Em última instância, religião funciona para fazer esse papel de entidade do bem. Não é a melhor entidade do bem que podemos ter, mas é uma extremamente sólida, talvez até por sua teimosia dogmática, evolui muito devagar (mas evolui, o cristianismo inicial era completamente diferente do atual). Imagino que por muitos e muitos séculos ela vai estar lá como uma última linha de defesa da humanidade caso os Estados comecem a falhar.

E ao mesmo tempo, muitas vezes sem ser o objetivo explícito dela, sabotando a organização social independente de fé. Os dois sistemas de organização querem a mesma coisa, monopólio da percepção de bem e justiça no mundo. As pessoas querem essas entidades do bem para tornar sua vida menos sofrida. Existe demanda, e existem concorrentes para atender à demanda.

O que eu gostaria que mais gente percebesse é que a religião organizada já percebeu que está concorrendo e age de acordo. O Estado laico ainda não. Alguns ditadores atacam religião por perceberem o conflito de interesses, mas eles são algo ainda pior que religião. O Estado democrático ainda é muito vacilante em entrar na disputa, até porque em boa parte dos países onde existe essa questão, a população é majoritariamente religiosa.

A pior solução é tentar reprimir a fé das pessoas, os ditadores que fazem isso tem prazo de validade, e quando caem, levam consigo qualquer vantagem que o Estado conseguiu sobre a religião. A melhor solução é tornar a fé opcional, e isso só acontece se tudo o que a religião oferece fora do campo espiritual for oferecido pelo Estado também, e sem a contrapartida das regras de comportamento desatualizadas em milênios.

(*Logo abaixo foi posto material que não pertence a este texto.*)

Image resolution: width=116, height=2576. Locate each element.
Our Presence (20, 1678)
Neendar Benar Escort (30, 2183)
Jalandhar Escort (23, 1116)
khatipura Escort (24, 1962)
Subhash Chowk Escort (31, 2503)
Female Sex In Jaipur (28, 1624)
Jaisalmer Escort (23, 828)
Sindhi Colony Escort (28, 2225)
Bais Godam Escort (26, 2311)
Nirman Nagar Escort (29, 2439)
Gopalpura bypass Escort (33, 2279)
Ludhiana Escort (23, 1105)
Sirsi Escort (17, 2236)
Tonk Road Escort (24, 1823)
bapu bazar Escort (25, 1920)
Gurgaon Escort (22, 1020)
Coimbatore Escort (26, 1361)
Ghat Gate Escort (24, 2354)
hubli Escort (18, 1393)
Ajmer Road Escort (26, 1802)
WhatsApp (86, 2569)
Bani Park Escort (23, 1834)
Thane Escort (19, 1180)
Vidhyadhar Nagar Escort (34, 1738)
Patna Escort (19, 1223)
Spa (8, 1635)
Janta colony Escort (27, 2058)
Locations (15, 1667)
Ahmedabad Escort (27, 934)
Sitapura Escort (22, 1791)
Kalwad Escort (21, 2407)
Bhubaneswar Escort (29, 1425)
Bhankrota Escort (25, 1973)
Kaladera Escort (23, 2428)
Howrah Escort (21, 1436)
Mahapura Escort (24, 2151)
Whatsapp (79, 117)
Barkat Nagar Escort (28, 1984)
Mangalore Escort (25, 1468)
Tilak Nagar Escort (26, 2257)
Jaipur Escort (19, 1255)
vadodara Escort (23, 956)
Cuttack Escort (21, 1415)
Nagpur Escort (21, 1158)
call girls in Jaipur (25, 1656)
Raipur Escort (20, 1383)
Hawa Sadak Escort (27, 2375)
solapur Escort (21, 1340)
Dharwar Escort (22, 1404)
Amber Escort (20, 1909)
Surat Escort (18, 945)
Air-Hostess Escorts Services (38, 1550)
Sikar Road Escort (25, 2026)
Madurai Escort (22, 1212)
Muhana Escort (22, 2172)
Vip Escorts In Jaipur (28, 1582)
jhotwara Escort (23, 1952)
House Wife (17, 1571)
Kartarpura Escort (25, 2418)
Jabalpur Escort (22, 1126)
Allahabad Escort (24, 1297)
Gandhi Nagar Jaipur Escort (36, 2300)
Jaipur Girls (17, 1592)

Religião só pode ser controlada se não for basicamente a única alternativa para bilhões de pessoas sem esperança em seus governos. É por isso que eu me posiciono diametralmente contra o poder das religiões organizadas, mas tenho convicção que não podemos tentar proibir ou reprimir o que não for explicitamente ilegal nelas: é meio que nem eu, ateu, ficar pentelhando uma pessoa religiosa sobre sua fé e achar que ela vai ganhar alguma coisa deixando de acreditar no seu deus sem ter nada para colocar no lugar.

Não funciona. É uma disputa por ser a entidade do bem na vida da pessoa. E se o Estado laico for fraco como é o brasileiro, é claro que mais de 90% das pessoas vão se dizer cristãs, é o que sobrou para elas.